Gross margin expansion to persist in 2022
- 2Q22 bookings declined 37% y-o-y to HK$4.6bn, missing the market consensus due to weak end-market demand
- Adjusted net profit was flat at HK$740m, largely in line with the market consensus
- Cut FY22/23/24F net profit by 5%/12%/ 13% to reflect the cut in the revenue forecast
- TP lowered to HK$118; maintain BUY, as negatives are priced in, and on an undemanding valuation of 8x PE
Global foundries continue to grow CAPEX.
Due to underinvestment, especially in legacy process nodes, leading foundries are expected to undertake massive investments to upgrade equipment until 2023 with the industry-wide capital intensity ratio (CAPEX to sales) exceeding 20%. This will boost ASM Pacific’s (ASMPT) revenue growth in the coming one to two years.

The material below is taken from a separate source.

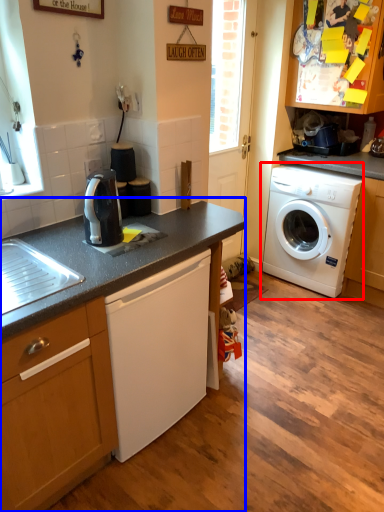 Question: Which object appears farthest to the camera in this image, washing machine (highlighted by a red box) or countertop (highlighted by a blue box)?

Choices:
 (A) washing machine
 (B) countertop

Answer: (A)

SMT’s margin expansion to support overall margins.
The advanced packaging (AP) market offers strong revenue growth potential, expanding at a 11% CAGR in 2021-26. Surfacemount technology (SMT) demand, especially for AP and automotive applications, should increase, and thus we expect gross margins from 40.6% to expand to 41.8% in FY24.
C.6% dividend yield with c.8% dividend CAGR.

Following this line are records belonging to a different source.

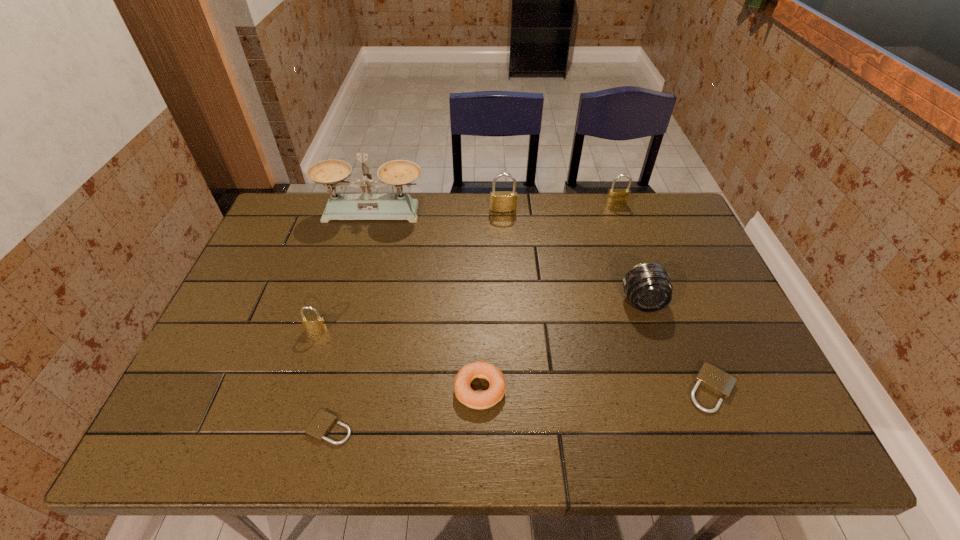 The image size is (960, 540). In order to click on the right beige padlock in this screenshot , I will do `click(712, 378)`.

You are a GUI agent. You are given a task and a screenshot of the screen. Output one action in this format:
    pyautogui.click(x=<x>, y=<y>)
    Task: Click on the seventh tallest object
    The image size is (960, 540).
    Given the screenshot: What is the action you would take?
    pyautogui.click(x=712, y=378)

This screenshot has width=960, height=540. In order to click on the second padlock from left to right in this screenshot , I will do `click(322, 423)`.

The height and width of the screenshot is (540, 960). I want to click on the shortest padlock, so click(x=322, y=423).

Where is `vacant region located on the front-facing side of the tallest object`? Image resolution: width=960 pixels, height=540 pixels. vacant region located on the front-facing side of the tallest object is located at coordinates (345, 317).

Where is `free space located on the front-facing side of the second brass padlock from right to left`? The height and width of the screenshot is (540, 960). free space located on the front-facing side of the second brass padlock from right to left is located at coordinates (509, 307).

Identify the location of vacant space located on the front-facing side of the farthest brass padlock. (636, 262).

Find the location of a particular element. The height and width of the screenshot is (540, 960). free space located 0.350m at the front element of the telephoto lens is located at coordinates (690, 446).

You are a GUI agent. You are given a task and a screenshot of the screen. Output one action in this format:
    pyautogui.click(x=<x>, y=<y>)
    Task: Click on the vacant position located on the front-facing side of the fourth nearest object
    This screenshot has width=960, height=540.
    Given the screenshot: What is the action you would take?
    pyautogui.click(x=278, y=448)

You are a GUI agent. You are given a task and a screenshot of the screen. Output one action in this format:
    pyautogui.click(x=<x>, y=<y>)
    Task: Click on the vacant area located 0.150m on the left of the bagel
    This screenshot has width=960, height=540.
    Given the screenshot: What is the action you would take?
    pyautogui.click(x=389, y=389)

ASMPT offers an attractive dividend yield of c.6.0%/5.8% for FY22/23, based on an average dividend payout ratio of over 50% (as in the past five years) and a DPS CAGR of c.8% in FY21-24
Our TP of HK$118 is based on an expected mean reversion to its three-year average forward PE of 15.5x, pegged to the valuation in the industrial downcycle. We like ASMPT for its cheap valuation, as a beneficiary of sustainable growth in semiconductor players’ CAPEX and margin expansion.
Where we differ:
The market expects ASMPT sales to decline due to negative growth from smartphone shipments. However, we believe semiconductor manufacturers’ CAPEX will maintain high single-digit growth due to underinvestment and margin expansion, to continue to be supported by the growth in AP and automotive applications. Our FY22-23F earnings are 11%/30% higher than the market.
Key Risks to Our View:
1) Slower-than-expected global semiconductor growth due to economic downturn and 2) prolonged lockdown in production area due to COVID-19 outbreaks.